Roy Clason came from MasterCard to run Dell's PR operations for about a year before moving into public affairs and then leaving Dell to lead Burson-Marsteller's East Coast technology practice. During his tenure, Clason says the PR team expanded globally and worked closely with the advertising staff on Dell's first corporate branding effort.

Allen left Staples earlier this year to run Dell's corporate communication department. Since arriving, she has promoted managers from within and recruited heavily from outside the hi-tech realm, seeking a mix of people with 'old economy' and 'new economy' backgrounds. Bureaucracy is a bad word at Dell, so Allen also has shuffled nearly half of the corporate communications staffers to different positions to keep them interested and prevent parochialism.

Moore describes the organizational structure at Dell as nonhierarchical.

Allen reports to vice chairman Kevin Rollins and works in a cubicle.

Communication staffers have equal access to Dell, Rollins and vice chairman Mort Topfer, she says. 'The flat internal organization really makes it possible for communication people to seize opportunities,' says Moore, adding that press releases sometimes are written, approved and distributed in less than two hours.
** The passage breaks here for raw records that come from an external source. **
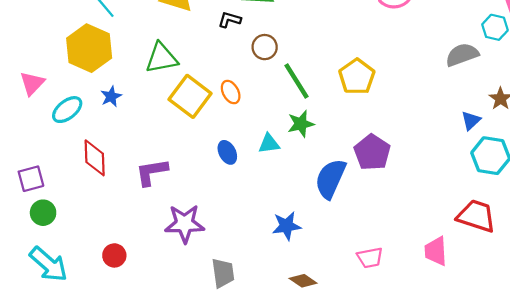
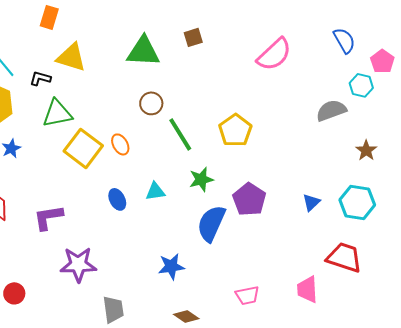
black L-shape: (230, 20) -> (40, 78), moved
blue triangle: (471, 121) -> (311, 202), moved
green star: (301, 124) -> (201, 179), moved

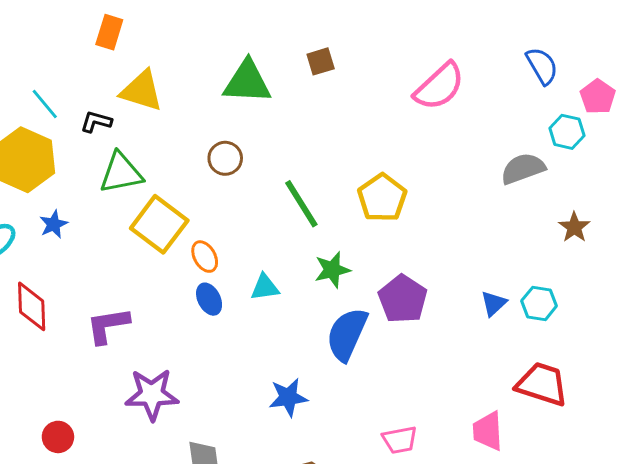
brown circle: (151, 103) -> (225, 158), moved
orange ellipse: (120, 144) -> (205, 257), moved
cyan hexagon: (357, 202) -> (539, 303), moved, size x0.7

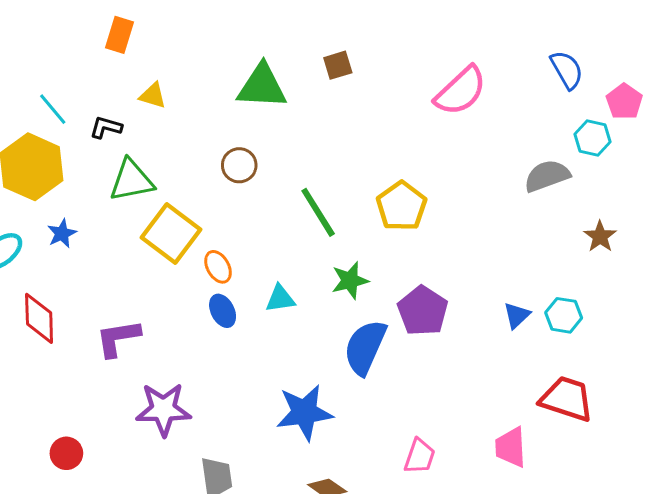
yellow triangle: (142, 91) -> (153, 96), size x0.6
blue star: (288, 397) -> (304, 412), size x1.4
pink trapezoid: (400, 440) -> (420, 456), turned -60

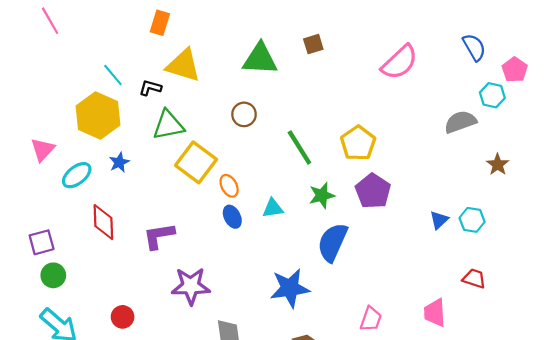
yellow triangle: (153, 96) -> (183, 65), size x1.8
purple pentagon: (423, 311) -> (373, 191), moved
red trapezoid: (567, 399) -> (474, 279), size x0.6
From an employee-relations perspective, the company faces challenges in reaching factory workers who don't have access to the Internet. It uses parties, newsletters and other tools to reach them. The plant in Limerick, Ireland installed a giant video screen in the lunch room that shows news feeds interspersed with video of headquarters events and messages from Austin, Allen says.

Externally, Fleishman-Hillard continues an eight-year relationship as Dell's agency of record, but the company works with 32 other local and niche agencies as well. Fleishman sometimes competes for international contracts, says the agency's Texas president, Janise Murphy. 'We always look at the Fleishman capabilities in any market,' says Allen, praising the firm's home- and small-business expertise. However, Allen examines international markets individually. 'We need arms and legs with local contacts, local language and local knowledge,' she says.

From an IR perspective, Dell struggles to manage expectation, and IR VP Lynn Tyson works closely with corporate communications. 'They are kind of a victim of their own success,' explains Barry Jaruzelski, a partner with New York's Booz Allen & Hamilton consulting firm. For a dollars 2 billion company to grow 50% in a year is one thing, but for a dollars 28-billion company with 37,000 employees to grow that much is another. A 25% growth rate would be phenomenal for most companies, but analysts are jittery about whether Dell will make this year's 30% projection.

Dell's faith in the PC market isn't shared by everyone on Wall Street, and the company is expanding into unfamiliar areas to maintain growth, Jaruzelski notes. In the last 18 months, Dell has started selling other companies' products online through its Gigabuys consumer Web site and its Dell Marketplace b-to-b site. Servers and storage devices also are becoming a larger manufacturing component.


PR chief: Elizabeth Allen, VP corporate communications

PR leaders: David Frink, relationship group; Dwayne Cox, home and small business; Barry French, public communications; Jim Mazzola, enterprise systems group; Jerele Neeld, Europe, Middle East and Africa; Doris Lau, Asia Pacific; Noriko Iijima, Japan; Marci Grossman, employee communications; T.R. Reid, corporate PR; Cathie Hargett, public affairs; Michele Moore, VP, chairman's communications; Lynn Tyson, VP of IR (reports to CFO).

PR staff: About 120 worldwide

Outside agencies: Fleishman-Hillard (agency of record), and 32 other local and specialized agencies, including Alexander Ogilvy and Lois Paul.